[Collected data entries]

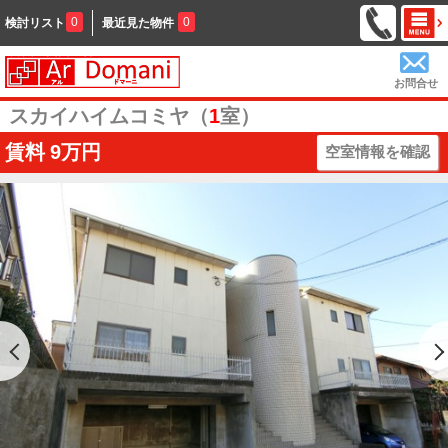
0
0
検討リスト
最近見た物件
お問合せ
スカイハイムコミヤ（
1
室）
賃料
9万円
空室情報を確認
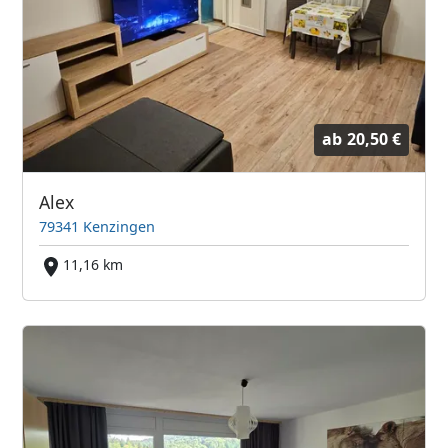
ab
20,50 €
Alex
79341 Kenzingen
11,16 km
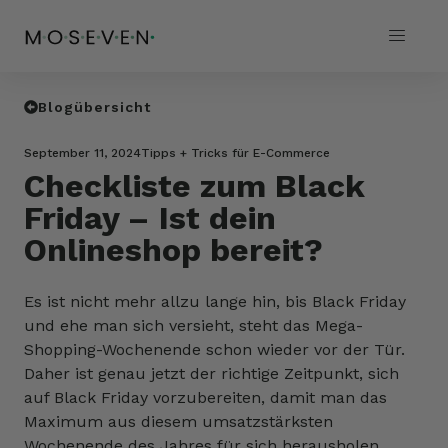
Blogübersicht
September 11, 2024
Tipps + Tricks für E-Commerce
Checkliste zum Black
Friday – Ist dein
Onlineshop bereit?
Es ist nicht mehr allzu lange hin, bis Black Friday
und ehe man sich versieht, steht das Mega-
Shopping-Wochenende schon wieder vor der Tür.
Daher ist genau jetzt der richtige Zeitpunkt, sich
auf Black Friday vorzubereiten, damit man das
Maximum aus diesem umsatzstärksten
Wochenende des Jahres für sich herausholen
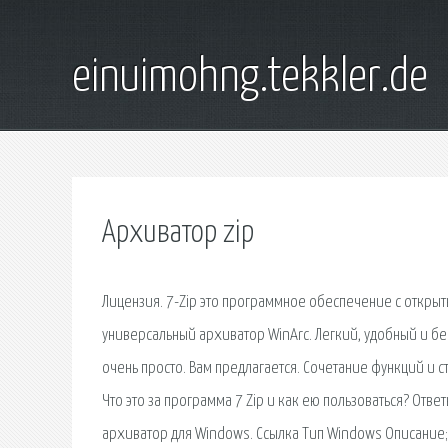
einuimohng.tekkler.de
Архиватор zip
Лицензия. 7-Zip это программное обеспечение с открыт
универсальный архиватор WinArc. Легкий, удобный и бес
очень просто. Вам предлагается. Сочетание функций и 
Что это за программа 7 Zip и как ею пользоваться? Отве
архиватор для Windows. Ссылка Тип Windows Описание; Ск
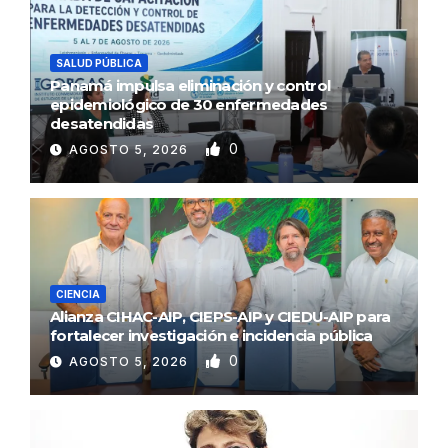
SALUD PÚBLICA
Panamá impulsa eliminación y control
epidemiológico de 30 enfermedades
desatendidas
0
AGOSTO 5, 2026
CIENCIA
Alianza CIHAC-AIP, CIEPS-AIP y CIEDU-AIP para
fortalecer investigación e incidencia pública
0
AGOSTO 5, 2026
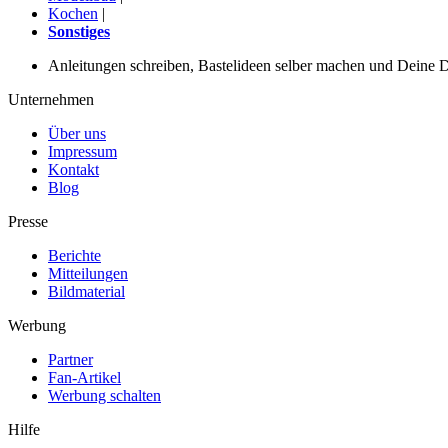
Kochen
|
Sonstiges
Anleitungen schreiben, Bastelideen selber machen und Deine DIY
Unternehmen
Über uns
Impressum
Kontakt
Blog
Presse
Berichte
Mitteilungen
Bildmaterial
Werbung
Partner
Fan-Artikel
Werbung schalten
Hilfe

- _AIM OF THE EXERCISE_: Only one number is wanted: how many lines in the records above contain the string "Friday".

- _OUTPUT_: 3